▸ Dataset entries
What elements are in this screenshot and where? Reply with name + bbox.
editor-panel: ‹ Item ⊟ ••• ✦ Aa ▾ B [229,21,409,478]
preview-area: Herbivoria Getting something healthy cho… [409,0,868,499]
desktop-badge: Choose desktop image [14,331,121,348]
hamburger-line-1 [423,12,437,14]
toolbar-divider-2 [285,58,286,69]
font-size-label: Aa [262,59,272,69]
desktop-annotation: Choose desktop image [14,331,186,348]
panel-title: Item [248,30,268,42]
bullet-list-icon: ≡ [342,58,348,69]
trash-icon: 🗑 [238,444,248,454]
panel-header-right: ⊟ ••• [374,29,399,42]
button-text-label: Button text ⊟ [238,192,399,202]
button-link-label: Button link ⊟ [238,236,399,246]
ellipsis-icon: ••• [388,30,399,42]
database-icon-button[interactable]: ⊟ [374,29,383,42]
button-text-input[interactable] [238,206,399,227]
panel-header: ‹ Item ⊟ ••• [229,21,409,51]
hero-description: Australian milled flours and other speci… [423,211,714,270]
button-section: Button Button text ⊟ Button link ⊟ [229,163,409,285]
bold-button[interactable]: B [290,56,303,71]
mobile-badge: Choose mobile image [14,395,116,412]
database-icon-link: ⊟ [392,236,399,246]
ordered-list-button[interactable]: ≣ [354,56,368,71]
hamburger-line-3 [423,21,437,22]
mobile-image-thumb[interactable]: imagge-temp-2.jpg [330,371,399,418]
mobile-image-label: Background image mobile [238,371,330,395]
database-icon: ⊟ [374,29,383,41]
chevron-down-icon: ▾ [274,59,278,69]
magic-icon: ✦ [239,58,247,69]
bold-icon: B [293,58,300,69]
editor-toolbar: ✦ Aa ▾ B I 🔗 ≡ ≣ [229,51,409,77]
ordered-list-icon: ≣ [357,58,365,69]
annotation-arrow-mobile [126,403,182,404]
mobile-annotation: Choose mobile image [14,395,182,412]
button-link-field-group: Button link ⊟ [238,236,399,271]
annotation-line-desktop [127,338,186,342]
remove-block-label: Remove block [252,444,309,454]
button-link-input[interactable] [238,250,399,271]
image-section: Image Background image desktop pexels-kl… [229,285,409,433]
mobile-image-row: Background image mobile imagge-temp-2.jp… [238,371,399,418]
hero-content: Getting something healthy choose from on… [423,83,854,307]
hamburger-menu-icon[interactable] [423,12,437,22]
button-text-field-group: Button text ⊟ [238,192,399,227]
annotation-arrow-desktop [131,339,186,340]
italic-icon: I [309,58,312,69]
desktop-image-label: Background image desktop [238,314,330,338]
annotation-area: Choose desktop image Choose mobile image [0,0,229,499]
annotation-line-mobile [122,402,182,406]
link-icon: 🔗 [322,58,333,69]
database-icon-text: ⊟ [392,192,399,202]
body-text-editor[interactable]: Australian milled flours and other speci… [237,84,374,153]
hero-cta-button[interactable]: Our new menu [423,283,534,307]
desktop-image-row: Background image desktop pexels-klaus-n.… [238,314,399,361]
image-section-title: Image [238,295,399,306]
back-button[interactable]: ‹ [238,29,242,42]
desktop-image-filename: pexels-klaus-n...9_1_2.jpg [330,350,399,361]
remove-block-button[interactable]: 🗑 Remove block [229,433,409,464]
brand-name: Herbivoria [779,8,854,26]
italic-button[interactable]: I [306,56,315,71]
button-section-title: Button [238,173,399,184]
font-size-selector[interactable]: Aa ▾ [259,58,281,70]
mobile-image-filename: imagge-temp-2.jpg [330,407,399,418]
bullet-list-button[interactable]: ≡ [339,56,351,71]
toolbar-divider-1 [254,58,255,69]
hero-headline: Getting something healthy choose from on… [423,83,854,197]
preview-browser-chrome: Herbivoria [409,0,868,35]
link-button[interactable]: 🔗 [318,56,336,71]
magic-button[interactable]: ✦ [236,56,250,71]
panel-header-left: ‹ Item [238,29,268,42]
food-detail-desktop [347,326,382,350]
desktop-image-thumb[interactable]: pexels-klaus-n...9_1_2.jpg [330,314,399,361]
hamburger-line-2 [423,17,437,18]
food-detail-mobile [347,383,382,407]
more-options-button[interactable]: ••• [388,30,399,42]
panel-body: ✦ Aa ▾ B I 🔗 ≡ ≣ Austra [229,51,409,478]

...

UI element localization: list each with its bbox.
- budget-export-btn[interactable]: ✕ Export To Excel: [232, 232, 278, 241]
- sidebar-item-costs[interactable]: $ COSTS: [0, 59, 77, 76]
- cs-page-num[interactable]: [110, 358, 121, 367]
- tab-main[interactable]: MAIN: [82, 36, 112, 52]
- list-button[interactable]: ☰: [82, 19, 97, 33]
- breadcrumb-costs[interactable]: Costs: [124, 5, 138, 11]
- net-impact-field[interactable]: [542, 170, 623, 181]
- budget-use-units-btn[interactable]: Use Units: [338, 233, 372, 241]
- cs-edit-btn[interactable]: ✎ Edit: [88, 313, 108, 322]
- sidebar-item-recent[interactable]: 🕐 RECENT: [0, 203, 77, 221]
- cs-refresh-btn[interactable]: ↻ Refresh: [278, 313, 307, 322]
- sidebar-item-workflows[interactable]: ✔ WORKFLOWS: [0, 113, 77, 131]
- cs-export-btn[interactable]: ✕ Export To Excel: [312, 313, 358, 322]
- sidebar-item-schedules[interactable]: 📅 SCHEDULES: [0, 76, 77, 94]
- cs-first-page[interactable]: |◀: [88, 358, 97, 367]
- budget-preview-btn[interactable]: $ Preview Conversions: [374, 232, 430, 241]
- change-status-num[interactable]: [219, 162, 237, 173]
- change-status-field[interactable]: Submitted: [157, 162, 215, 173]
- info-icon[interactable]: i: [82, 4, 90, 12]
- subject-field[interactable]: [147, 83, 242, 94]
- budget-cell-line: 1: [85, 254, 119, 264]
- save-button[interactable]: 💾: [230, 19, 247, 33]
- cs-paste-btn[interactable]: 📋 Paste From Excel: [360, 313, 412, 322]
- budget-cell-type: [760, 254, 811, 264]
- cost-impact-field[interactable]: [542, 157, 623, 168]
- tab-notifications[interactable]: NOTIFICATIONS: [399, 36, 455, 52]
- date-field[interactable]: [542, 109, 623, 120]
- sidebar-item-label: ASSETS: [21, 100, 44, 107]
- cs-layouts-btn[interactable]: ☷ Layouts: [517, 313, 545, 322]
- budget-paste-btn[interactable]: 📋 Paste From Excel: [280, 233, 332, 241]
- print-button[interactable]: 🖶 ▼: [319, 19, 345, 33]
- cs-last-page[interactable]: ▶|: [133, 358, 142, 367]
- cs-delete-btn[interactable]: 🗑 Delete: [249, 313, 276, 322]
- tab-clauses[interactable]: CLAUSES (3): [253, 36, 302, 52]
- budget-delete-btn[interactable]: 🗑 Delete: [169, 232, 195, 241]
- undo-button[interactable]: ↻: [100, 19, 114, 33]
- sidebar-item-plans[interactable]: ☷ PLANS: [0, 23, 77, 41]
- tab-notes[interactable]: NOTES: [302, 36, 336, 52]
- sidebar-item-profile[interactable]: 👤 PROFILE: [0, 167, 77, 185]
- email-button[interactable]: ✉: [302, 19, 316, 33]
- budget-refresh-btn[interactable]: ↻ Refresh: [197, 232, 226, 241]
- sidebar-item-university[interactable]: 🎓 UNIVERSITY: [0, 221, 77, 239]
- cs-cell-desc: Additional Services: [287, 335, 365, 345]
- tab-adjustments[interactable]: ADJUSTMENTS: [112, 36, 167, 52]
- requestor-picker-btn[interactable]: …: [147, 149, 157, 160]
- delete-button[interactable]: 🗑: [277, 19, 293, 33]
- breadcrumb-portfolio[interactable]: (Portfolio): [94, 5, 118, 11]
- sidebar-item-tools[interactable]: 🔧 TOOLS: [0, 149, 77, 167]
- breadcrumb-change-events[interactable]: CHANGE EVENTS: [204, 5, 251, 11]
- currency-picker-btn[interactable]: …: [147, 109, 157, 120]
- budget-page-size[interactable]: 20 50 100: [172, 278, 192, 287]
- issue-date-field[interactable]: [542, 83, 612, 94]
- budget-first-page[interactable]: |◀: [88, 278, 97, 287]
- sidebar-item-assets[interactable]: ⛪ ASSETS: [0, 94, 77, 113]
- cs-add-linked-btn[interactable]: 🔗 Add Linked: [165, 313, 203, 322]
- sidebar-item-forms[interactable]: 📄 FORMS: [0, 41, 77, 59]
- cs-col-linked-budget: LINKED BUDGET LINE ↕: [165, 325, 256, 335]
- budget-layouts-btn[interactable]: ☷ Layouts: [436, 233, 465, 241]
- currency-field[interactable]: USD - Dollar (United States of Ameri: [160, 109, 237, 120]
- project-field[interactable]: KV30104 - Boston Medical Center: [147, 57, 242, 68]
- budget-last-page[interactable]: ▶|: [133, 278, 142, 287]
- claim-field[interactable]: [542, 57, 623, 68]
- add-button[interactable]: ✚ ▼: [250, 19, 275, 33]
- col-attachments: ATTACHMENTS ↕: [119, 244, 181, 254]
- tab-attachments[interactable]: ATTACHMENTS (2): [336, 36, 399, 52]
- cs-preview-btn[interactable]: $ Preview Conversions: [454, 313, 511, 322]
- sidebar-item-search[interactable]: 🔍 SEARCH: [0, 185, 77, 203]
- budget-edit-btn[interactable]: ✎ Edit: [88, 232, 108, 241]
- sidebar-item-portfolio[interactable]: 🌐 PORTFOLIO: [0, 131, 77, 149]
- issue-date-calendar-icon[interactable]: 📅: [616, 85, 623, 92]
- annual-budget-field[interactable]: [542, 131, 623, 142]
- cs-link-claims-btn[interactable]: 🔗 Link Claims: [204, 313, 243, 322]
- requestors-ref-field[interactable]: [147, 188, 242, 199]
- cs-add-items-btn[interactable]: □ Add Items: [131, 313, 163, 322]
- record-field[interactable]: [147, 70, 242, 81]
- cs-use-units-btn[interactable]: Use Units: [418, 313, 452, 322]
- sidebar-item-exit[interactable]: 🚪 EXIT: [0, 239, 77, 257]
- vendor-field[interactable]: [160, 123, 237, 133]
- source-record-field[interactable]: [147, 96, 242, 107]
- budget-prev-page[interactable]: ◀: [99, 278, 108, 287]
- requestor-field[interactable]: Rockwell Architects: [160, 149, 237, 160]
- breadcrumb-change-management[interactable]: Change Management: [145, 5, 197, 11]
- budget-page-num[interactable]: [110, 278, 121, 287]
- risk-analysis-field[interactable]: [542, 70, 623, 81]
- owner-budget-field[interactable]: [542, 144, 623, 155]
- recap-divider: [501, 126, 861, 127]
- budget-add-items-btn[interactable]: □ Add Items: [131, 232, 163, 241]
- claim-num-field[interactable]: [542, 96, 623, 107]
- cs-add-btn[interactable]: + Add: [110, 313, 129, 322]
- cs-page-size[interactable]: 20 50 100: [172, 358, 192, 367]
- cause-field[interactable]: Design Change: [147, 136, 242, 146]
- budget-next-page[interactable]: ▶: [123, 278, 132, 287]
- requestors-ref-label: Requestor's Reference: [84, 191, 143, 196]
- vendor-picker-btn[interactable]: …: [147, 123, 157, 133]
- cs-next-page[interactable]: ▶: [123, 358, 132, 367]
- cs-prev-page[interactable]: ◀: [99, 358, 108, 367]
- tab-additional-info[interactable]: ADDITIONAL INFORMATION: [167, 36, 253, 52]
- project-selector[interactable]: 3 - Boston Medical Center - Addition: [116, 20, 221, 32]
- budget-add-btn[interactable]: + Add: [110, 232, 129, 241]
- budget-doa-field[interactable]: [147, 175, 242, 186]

...

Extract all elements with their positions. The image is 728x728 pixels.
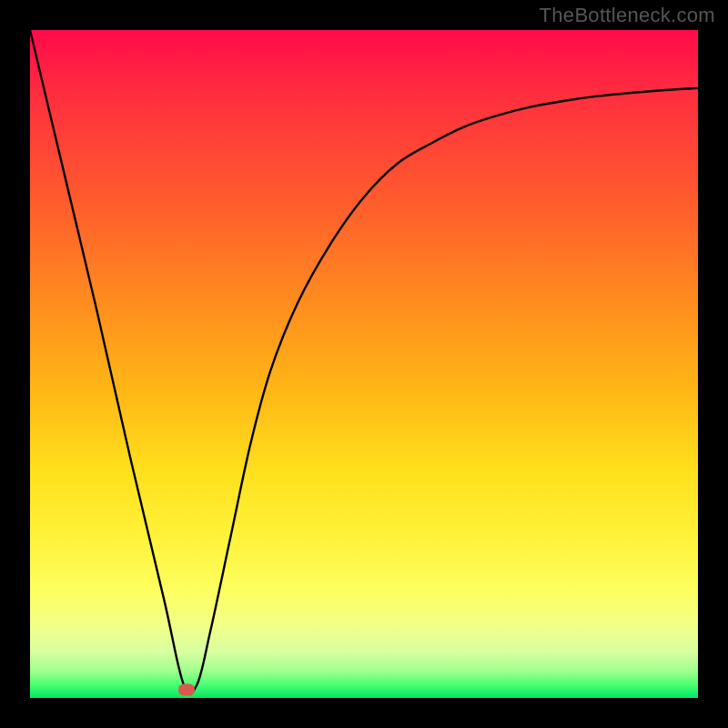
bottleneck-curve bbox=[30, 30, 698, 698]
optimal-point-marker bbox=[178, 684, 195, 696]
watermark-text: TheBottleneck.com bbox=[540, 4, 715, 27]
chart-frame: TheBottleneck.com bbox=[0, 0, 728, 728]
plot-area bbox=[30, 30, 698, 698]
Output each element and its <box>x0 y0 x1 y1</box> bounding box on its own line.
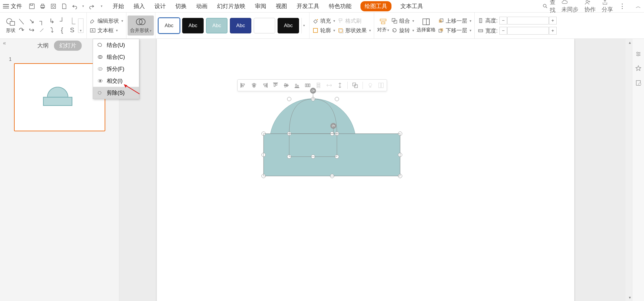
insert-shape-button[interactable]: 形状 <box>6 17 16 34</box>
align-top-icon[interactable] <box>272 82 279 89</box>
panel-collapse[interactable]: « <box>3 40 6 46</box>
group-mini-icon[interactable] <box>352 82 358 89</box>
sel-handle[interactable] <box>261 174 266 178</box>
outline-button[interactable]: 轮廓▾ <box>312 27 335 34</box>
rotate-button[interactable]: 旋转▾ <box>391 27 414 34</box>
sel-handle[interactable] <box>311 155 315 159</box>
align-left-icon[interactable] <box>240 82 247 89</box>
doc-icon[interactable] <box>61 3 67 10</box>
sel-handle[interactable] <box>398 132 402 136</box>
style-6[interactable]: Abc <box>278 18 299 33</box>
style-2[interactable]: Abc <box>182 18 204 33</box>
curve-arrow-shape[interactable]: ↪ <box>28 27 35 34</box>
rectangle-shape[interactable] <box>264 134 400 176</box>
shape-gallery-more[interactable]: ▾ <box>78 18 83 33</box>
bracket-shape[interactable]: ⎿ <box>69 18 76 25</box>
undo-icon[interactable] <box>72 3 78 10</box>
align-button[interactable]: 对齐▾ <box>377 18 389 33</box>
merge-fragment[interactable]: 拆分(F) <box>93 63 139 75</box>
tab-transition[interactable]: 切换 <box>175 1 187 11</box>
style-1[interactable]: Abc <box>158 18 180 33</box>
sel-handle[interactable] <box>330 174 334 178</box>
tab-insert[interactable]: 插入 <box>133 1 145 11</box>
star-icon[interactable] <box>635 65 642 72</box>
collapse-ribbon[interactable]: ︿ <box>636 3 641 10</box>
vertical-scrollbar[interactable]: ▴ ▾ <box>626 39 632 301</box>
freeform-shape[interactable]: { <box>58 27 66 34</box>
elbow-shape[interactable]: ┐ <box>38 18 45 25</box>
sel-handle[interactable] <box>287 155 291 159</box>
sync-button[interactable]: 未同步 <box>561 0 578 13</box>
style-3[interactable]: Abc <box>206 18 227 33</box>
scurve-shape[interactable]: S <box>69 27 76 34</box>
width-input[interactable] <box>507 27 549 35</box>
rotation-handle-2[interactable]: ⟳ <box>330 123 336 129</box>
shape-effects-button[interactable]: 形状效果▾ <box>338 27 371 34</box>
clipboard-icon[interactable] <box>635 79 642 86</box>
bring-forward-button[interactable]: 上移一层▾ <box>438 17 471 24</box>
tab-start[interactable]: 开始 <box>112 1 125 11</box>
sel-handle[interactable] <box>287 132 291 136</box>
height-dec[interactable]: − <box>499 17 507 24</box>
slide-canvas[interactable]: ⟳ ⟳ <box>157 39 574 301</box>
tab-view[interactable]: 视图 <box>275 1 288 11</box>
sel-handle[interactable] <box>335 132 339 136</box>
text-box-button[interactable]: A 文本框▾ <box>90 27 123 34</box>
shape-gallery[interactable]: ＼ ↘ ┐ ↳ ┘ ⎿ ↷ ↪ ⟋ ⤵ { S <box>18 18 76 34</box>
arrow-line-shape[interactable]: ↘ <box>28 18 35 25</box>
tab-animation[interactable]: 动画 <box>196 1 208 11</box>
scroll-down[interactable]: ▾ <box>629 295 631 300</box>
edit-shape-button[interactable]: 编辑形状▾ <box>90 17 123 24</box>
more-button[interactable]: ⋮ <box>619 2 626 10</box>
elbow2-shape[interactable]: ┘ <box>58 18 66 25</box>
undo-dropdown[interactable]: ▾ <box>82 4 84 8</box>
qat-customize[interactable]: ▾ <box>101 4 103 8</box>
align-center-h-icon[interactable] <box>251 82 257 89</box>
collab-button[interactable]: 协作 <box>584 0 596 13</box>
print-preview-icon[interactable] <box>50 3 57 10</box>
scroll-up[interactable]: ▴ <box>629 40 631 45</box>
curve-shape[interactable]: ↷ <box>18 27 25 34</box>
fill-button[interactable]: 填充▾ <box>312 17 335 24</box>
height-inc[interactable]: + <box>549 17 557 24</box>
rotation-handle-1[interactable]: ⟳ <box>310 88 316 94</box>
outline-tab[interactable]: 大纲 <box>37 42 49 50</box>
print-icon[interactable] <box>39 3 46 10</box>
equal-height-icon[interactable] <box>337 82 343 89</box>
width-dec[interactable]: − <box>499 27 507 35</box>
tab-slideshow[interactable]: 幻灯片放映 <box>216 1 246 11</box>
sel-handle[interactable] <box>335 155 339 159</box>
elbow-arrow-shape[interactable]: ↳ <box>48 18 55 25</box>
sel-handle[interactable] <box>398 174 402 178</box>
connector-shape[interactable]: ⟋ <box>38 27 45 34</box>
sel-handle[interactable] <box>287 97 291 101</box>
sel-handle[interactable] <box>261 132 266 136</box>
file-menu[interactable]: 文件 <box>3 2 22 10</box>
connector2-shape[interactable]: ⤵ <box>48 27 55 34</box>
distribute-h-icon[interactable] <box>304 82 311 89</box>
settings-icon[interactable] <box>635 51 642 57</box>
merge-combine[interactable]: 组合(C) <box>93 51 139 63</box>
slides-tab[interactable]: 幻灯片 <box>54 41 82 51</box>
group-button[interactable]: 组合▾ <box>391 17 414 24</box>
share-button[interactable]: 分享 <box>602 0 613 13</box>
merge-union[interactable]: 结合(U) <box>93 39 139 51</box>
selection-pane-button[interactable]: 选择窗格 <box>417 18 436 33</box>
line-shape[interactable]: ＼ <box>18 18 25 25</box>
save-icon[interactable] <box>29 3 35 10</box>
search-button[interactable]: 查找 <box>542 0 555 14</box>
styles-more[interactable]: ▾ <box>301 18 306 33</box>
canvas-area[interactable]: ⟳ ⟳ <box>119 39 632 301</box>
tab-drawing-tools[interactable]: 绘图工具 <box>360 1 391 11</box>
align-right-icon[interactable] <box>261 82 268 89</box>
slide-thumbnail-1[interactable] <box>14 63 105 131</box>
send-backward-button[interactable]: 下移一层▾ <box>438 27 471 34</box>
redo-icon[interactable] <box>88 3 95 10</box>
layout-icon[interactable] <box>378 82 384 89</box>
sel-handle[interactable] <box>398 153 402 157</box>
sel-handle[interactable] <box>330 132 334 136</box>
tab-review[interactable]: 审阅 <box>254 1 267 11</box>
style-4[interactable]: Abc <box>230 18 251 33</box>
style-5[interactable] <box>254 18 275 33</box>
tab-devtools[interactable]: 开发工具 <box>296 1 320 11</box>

▸ Task objective
Each line of the data that includes "list" should be copied.

▸ Solved exercise
bullet-list-icon: ≡ [342,58,348,69]
ordered-list-button[interactable]: ≣ [354,56,368,71]
ordered-list-icon: ≣ [357,58,365,69]
bullet-list-button[interactable]: ≡ [339,56,351,71]
UI element localization: list each with its bbox.
- list-button[interactable]: ☰: [82, 19, 97, 33]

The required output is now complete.